- [TASK BRIEF]
Word for word, repeat the data that follows. Do not include the pictures.

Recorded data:
□ □ □ □ □ □ □

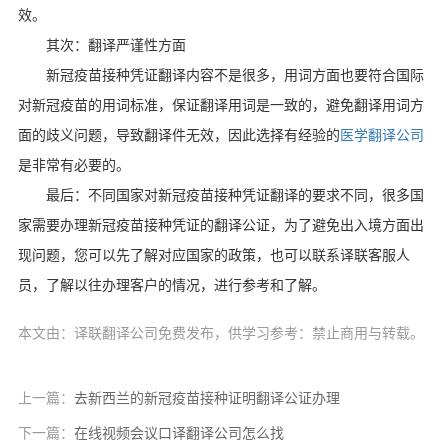
效。
其次：翻译严谨性方面
新冠疫苗接种凭证翻译内容不是很多，用词方面也要符合国际
对新冠疫苗的用词标准，保证翻译用词是一致的，避免翻译用词方
面的歧义问题，导致翻译件无效，因此选择有经验的
医学翻译公司
是非常有必要的。
最后：不同国家对新冠疫苗接种凭证翻译的要求不同，很多国
家需要办理新冠疫苗接种凭证的翻译公证，为了避免出入境方面出
现问题，您可以先了解对应国家的政策，也可以联系译联客服人
员，了解以往办理客户的情况，进行参考和了解。
本文由：译联翻译公司免费发布，供学习参考：禁止商用与转载。
上一篇：
去新西兰的新冠疫苗接种证明翻译公证办理
下一篇：
在线视频会议口译翻译公司怎么找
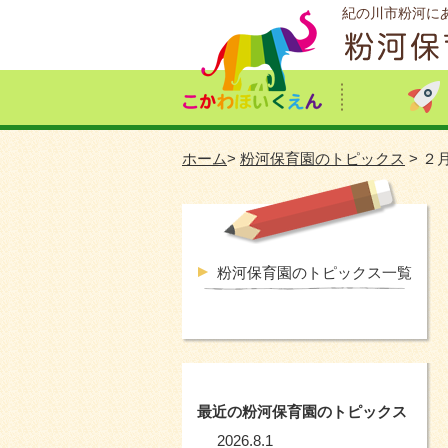
紀の川市粉河に
ホーム
>
粉河保育園のトピックス
> ２
粉河保育園のトピックス一覧
最近の粉河保育園のトピックス
2026.8.1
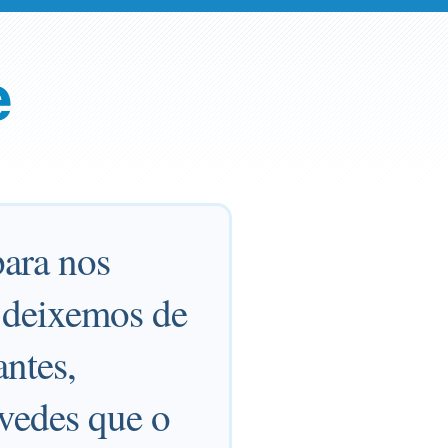
e
ara nos
 deixemos de
ntes,
vedes que o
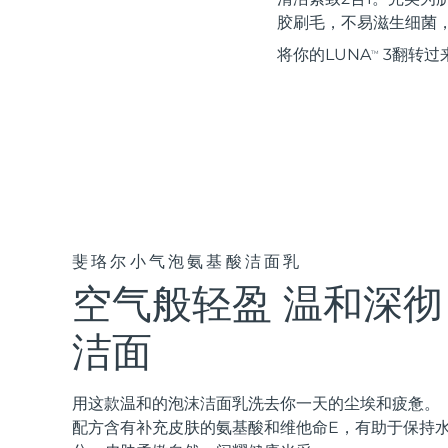
红光疗法
胶刷毛，不易滋生细菌
将你的LUNA
3翻转过
TM
瑞典美肤护理
面部清洁
紧致提拉
LUNA™ 4 套装
BEAR™ 2 套装
Anti-aging massage
Microcurrent toning
斐珞尔小气泡氨基酸洁面乳
空气般轻盈 温和深彻
补水保湿
口腔护理
LUNA™ 4 Plus
BEAR™ 2 go
洁面
UFO™ 3 套装
issa™ 4
Massage, LED heating
Microcurrent toning on-the-go
Deep facial hydration
Hybrid silicone sonic toothbrush
FAQ™ 抗老护理
用这款温和的泡沫洁面乳洗去你一天的尘埃和疲惫。
LUNA™ 4 Men
BEAR™ 2 eyes & lips
配方含有补充皮肤的氨基酸和维他命E，有助于保持
NEW
UFO™ 3 LED
issa™ 4 plus
For men, anti-aging massage
Microcurrent line smoothing device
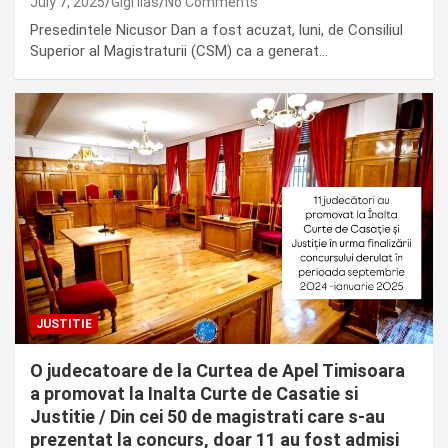
July 7, 2025
Gigi Ilas
No Comments
Presedintele Nicusor Dan a fost acuzat, luni, de Consiliul
Superior al Magistraturii (CSM) ca a generat…
JUSTITIE
O judecatoare de la Curtea de Apel Timisoara
a promovat la Inalta Curte de Casatie si
Justitie / Din cei 50 de magistrati care s-au
prezentat la concurs, doar 11 au fost admisi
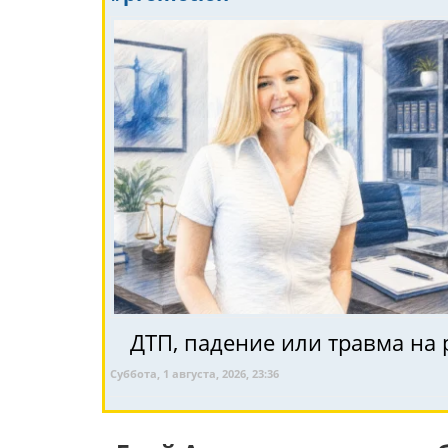
ДТП, падение или травма на 
Суббота, 1 августа, 2026, 23:36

□ □ □ □ □ □ □

- [EXERCISE RESULT]
效。
其次：翻译严谨性方面
新冠疫苗接种凭证翻译内容不是很多，用词方面也要符合国际
对新冠疫苗的用词标准，保证翻译用词是一致的，避免翻译用词方
面的歧义问题，导致翻译件无效，因此选择有经验的
医学翻译公司
是非常有必要的。
最后：不同国家对新冠疫苗接种凭证翻译的要求不同，很多国
家需要办理新冠疫苗接种凭证的翻译公证，为了避免出入境方面出
现问题，您可以先了解对应国家的政策，也可以联系译联客服人
员，了解以往办理客户的情况，进行参考和了解。
本文由：译联翻译公司免费发布，供学习参考：禁止商用与转载。
上一篇：
去新西兰的新冠疫苗接种证明翻译公证办理
下一篇：
在线视频会议口译翻译公司怎么找
紀の川市粉河に
ホーム
>
粉河保育園のトピックス
> ２
粉河保育園のトピックス一覧
最近の粉河保育園のトピックス
2026.8.1
e
ara nos
 deixemos de
ntes,
vedes que o
红光疗法
胶刷毛，不易滋生细菌
将你的LUNA
3翻转过
TM
瑞典美肤护理
面部清洁
紧致提拉
LUNA™ 4 套装
BEAR™ 2 套装
Anti-aging massage
Microcurrent toning
斐珞尔小气泡氨基酸洁面乳
空气般轻盈 温和深彻
补水保湿
口腔护理
LUNA™ 4 Plus
BEAR™ 2 go
洁面
UFO™ 3 套装
issa™ 4
Massage, LED heating
Microcurrent toning on-the-go
Deep facial hydration
Hybrid silicone sonic toothbrush
FAQ™ 抗老护理
用这款温和的泡沫洁面乳洗去你一天的尘埃和疲惫。
LUNA™ 4 Men
BEAR™ 2 eyes & lips
配方含有补充皮肤的氨基酸和维他命E，有助于保持
NEW
UFO™ 3 LED
issa™ 4 plus
For men, anti-aging massage
Microcurrent line smoothing device
July 7, 2025
Gigi Ilas
No Comments
Presedintele Nicusor Dan a fost acuzat, luni, de Consiliul
Superior al Magistraturii (CSM) ca a generat…
JUSTITIE
O judecatoare de la Curtea de Apel Timisoara
a promovat la Inalta Curte de Casatie si
Justitie / Din cei 50 de magistrati care s-au
prezentat la concurs, doar 11 au fost admisi
ДТП, падение или травма на 
Суббота, 1 августа, 2026, 23:36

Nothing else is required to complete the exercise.